Print the records below exactly as they appear. Omit all pictures.

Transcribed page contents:
Segment Open
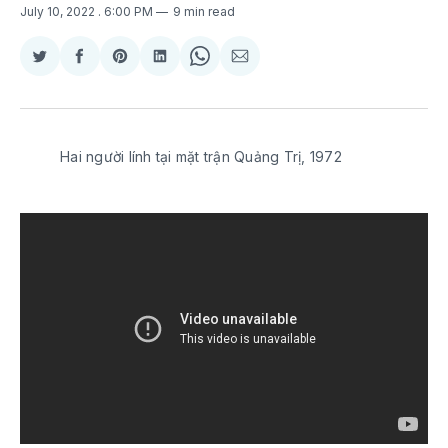
July 10, 2022
. 6:00 PM
9 min read
Share
Share
Share
Share
Share
Share
on
on
on
on
on
via
Twitter
Facebook
Pinterest
LinkedIn
WhatsApp
Email
Hai người lính tại mặt trận Quảng Trị, 1972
Segment Closed
• Answer:
July 10, 2022
. 6:00 PM
9 min read
Share
Share
Share
Share
Share
Share
on
on
on
on
on
via
Twitter
Facebook
Pinterest
LinkedIn
WhatsApp
Email
Hai người lính tại mặt trận Quảng Trị, 1972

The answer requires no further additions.